Comfrey (Symphytum officinale) is occasionally applied to the skin to cure wounds and lessen swelling from sprains and broken bones. Allantoin, a compound found in comfrey roots and leaves, promotes the growth of new skin cells as well as other compounds that lessen inflammation and maintain healthy skin. Osteoarthritis, fractures, sprains, strains, pulled muscles, and bruises have all been treated using comfrey ointments.
Plant description of Comfrey:
A perennial plant of European and partly Asian origins is comfrey. Comfrey grows 2 to 5 feet tall, prefers moist soil, and has a thick, hairy stem. Its flowers are thickly clustered, dull purple, blue, or pale in colour. The oblong leaves have various appearances depending on where they are on the stalk. While top leaves are broad all throughout and narrow just at the ends, lower leaves are broad at the base and taper at the ends. The root is black on the outside and fleshy white on the interior, which is juice-filled.
Preparations for comfrey are created using the plant's leaves or other portions that are cultivated above ground. The toxic pyrrolizidine alkaloids are more prevalent in young leaves than in older leaves. Some preparations were also produced from the roots, however the amount of pyrrolizidine alkaloids in the roots is up to 16 times higher.
Properties of Comfrey:
Comfrey (Symphytum officinale) is sometimes known as knitbone or boneset (as it is used in folk medicine for setting fractured bones). The phytochemicals in comfrey are responsible for its health advantages. It is a blooming herb with analgesic and anti-inflammatory properties in both the roots and leaves.
Folklore and history:
Comfrey has been grown as a therapeutic plant from at least 400 BCE, and its traditional use dates back thousands of years. Comfrey was frequently used by the Greeks and Romans to stop severe bleeding, treat bronchial issues, and mend wounds and broken bones. For wounds on the outside, poultices were used, and interior illnesses were treated with tea. According to legend, the Roman legions also employed this herb to treat combat wounds.
It was recommended by the eminent Greek physician Dioscorides for the treatment of respiratory and gastrointestinal issues as well as for the healing of wounds and broken bones in his "De Materia Medica." He was Nero's medical officer for the Roman army, which required him to travel widely and utilise comfrey frequently. He wrote about his experiences in five volumes with detailed accounts of medicinal plants. Comfrey was recommended by Dioscorides for its abilities to stitch broken bones and cure wounds.

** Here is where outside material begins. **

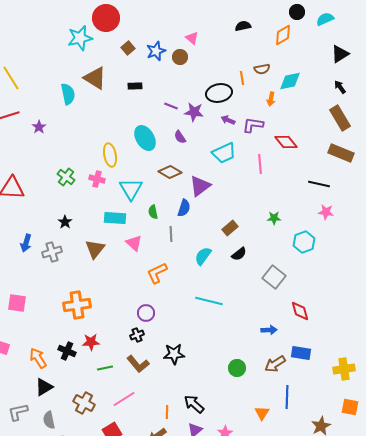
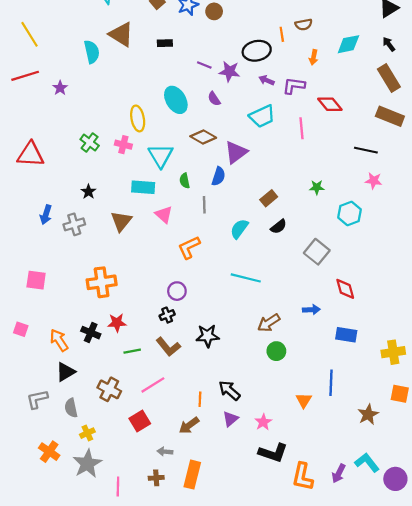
cyan diamond: (290, 81) -> (348, 44), moved
brown arrow: (275, 364) -> (269, 323), moved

Herbals and monastic literature from the year 1000 AD mention comfrey, and Saxon herbariums suggest it for "internal bleedings, ruptures, and hernias."
Health benefits of comfrey:
Bone Breakage/Wound Healing
There are several anecdotal reports praising the remarkable quickness with which Comfrey heals shattered bones. Surprisingly, Comfrey pills were even included as standard equipment in First Aid kits during World War II because of the herb's well-known capacity to hasten bone and wound healing.
Allantoin and rosmarinic acid are plant compounds that have recently been discovered in comfrey. While rosmarinic acid helps to reduce pain and inflammation, allantoin has the ability to promote cellular mitosis, which means it quickens the process of forming new tissue. Allantoin is even involved in the growth and development of a foetus; as the child develops, it is gradually lessened in the placenta until complete maturity is attained. A little amount of allantoin is still given to the kid after birth and is also found in breast milk.
Vitamin C, calcium, and magnesium are among the vitamins and minerals found in comfrey that are good for strengthening bones.
Comfrey ointments and compresses are typically applied topically to speed up the healing of wounds and broken bones. It is crucial to thoroughly clean wounds before using Comfrey since the skin can regenerate so quickly that it can trap any material still in the wound.
Joint and muscle pain
Studies have shown that applying comfrey to bruises, sprains, sore muscles, and joints—all of which were closely associated with exercise—improved healing and pain response. Comfrey surpassed its pharmaceutical counterpart in a 164-participant single-blind, randomised clinical trial for its effectiveness in treating pain and ankle sprains. This prompted the researchers to express their support for the idea that this natural remedy serves as a secure and efficient substitute for conventional therapy.
With its wonder element, allantoin, moisturising, naturally exfoliating, mending, protecting, and calming the skin, comfrey's restorative abilities extend to the skin as well. Topical application of comfrey also aids in lowering free radical activity on the skin because of its high antioxidant status.
Natural allantoin, such as that found in comfrey, can actually aid in reducing abnormal skin thickening brought on by "keratinisation"; if this process is out of balance, more keratin than usual is created, changing the barrier function's structure. Allantoin is recognised for leaving skin feeling smooth because it interacts with the keratin in the skin to thin out an abnormally thick stratum corneum.
Comfrey can also be used to treat sunburns, stings, and other skin irritations like rashes.